Sunday, June 7, 2009

The History of Bakelite and how to Identify It

There is nothing quite like Bakelite. Sure, it's just a plastic but it really is so much better! To me, nothing embodies the fun, playful, and cheerful spirit of WWII and the 50's like the giant carved bangles and funky pins and earrings that are oh-so-covetable these days! Sadly for me, I have sold nearly every piece I have found because it is valuable and I can't bring myself to not sell it. But that does not detract from my pure, unadulterated love of this wonderful stuff.

I thought I would share a little bit of its history with you all, and give a few pointers on how to identify real Bakelite in a sea of good fakes. The stuff can be tricky because it comes in so many different colors and forms, but there are a couple no fail ways to make sure it's real.

Bakelite was the first plastic manufactured from synthetic materials and was developed between 1907-1909 by Belgian Dr. Leo Baekeland. It is a combination of phenol, formaldehyde and generally wood flour filler. Manufacturing was a vary labor intensive process! Although it was used early on in products such as phones, radios, furniture, billiard balls, and telephones it did not become wildly popular until 1927 when its original patent expired and many different companies began to manufacture it. Bakelite soon became one of the most popular substitutes for traditional materials because it was cheap to manufacture and could easily take many forms and colors.

A 1930's Bakelite radio

Initially, there was a backlash against Bakelite because the upper class saw it as a cheap, crass material. However, the streamlined, sculptural design tendencies of the late 30's and 40's were complementary to the simplicity of Bakelite. Also, the Great Depression forced people to become more resourceful and Bakelite was an inexpensive, fun substitution for other materials. It was easy to carve and was conducive to the streamlined, minimalist designs that came to full fruition post WWII and into the 50's as well as the whimsical and escapist jewelry designs that were so popular in these eras as well.

Bakelite can sometimes be tricky to identify simply because it came in so many forms and colors. The images below exhibit the diverse spectrum of Bakelite in jewelry. Some of the more common colors were butterscotch, as seen in the horse pin, green, and red. Less common were patterned and "apple juice" (translucent) Bakelite, seen in the highly collectible bangles below. Generally the rule is the more ornate the carving or interesting the design, the more valuable the piece.

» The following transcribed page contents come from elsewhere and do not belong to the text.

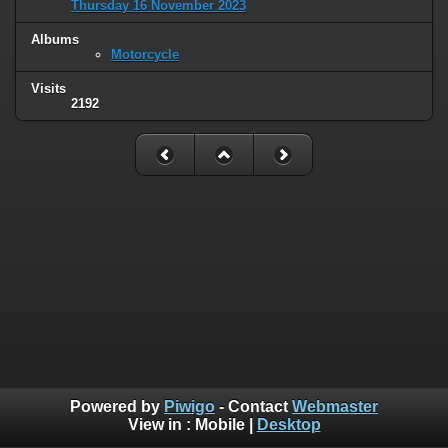
Thursday 16 November 2023
Albums
Motorcycle
Visits
2192
Powered by
Piwigo
- Contact
Webmaster
View in :
Mobile
|
Desktop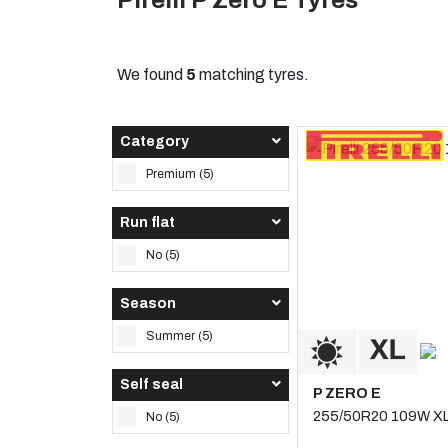
Pirelli P Zero E Tyres
We found
5
matching tyres.
Category
Premium (5)
Run flat
No (5)
Season
Summer (5)
Self seal
P ZERO E
255/50R20 109W X
No (5)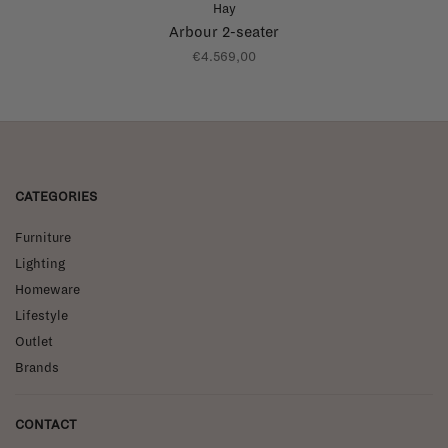
Hay
Arbour 2-seater
€4.569,00
CATEGORIES
Furniture
Lighting
Homeware
Lifestyle
Outlet
Brands
CONTACT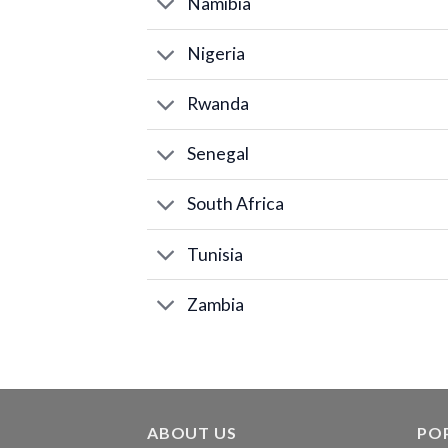
Namibia
Nigeria
Rwanda
Senegal
South Africa
Tunisia
Zambia
ABOUT US
PO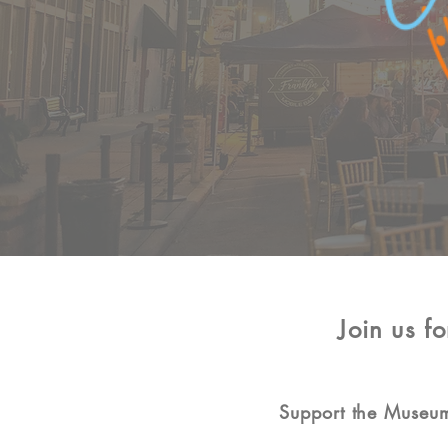
Join us f
Support the Museum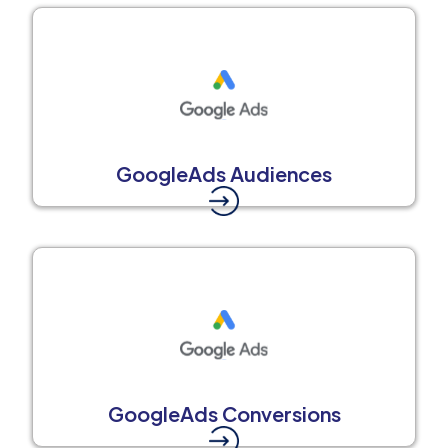
GoogleAds Audiences
GoogleAds Conversions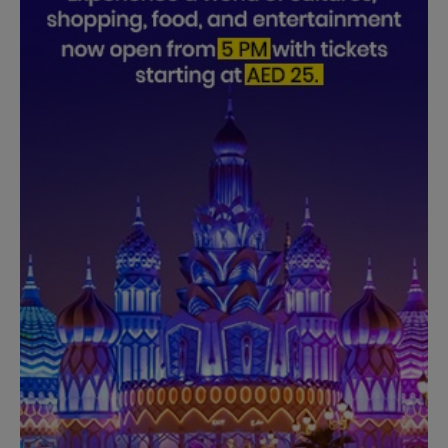
Need Help?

All these lovely images were found here.

So with all the variety out there, how can you tell it's real? There are several ways, some more fancy than others:

The Simichrome test: Simichrome is a material used to clean metals. Put a bit on a clean, light colored soft cloth and gently rub the piece in question. If it's Bakelite, a little bit of yellow residue will show up on your cloth.

409 Test: Put a bit of 409 on a Q-tip and rub. If it turns yellow, it's Bakelite. Black and laquered often fail this test though.

Smell: Bakelite has a distinct smell, kind of like petroleum jelly. Vigorously rub one area of the piece and smell it. If it kinda smells like formaldehyde, bingo! This test may not work on older pieces all the time though.

Sound/ Touch/ Site: Bakelite is heavier than most modern plastics and will make a distinctive clunking sound when hit against another piece. You should also check for scuff marks and chipping in carved pieces, a tell-tale sign of age.

I hope this has been helpful, and happy treasure hunting. You never know where a nice piece of this stuff might surface, so it's always good to be prepared!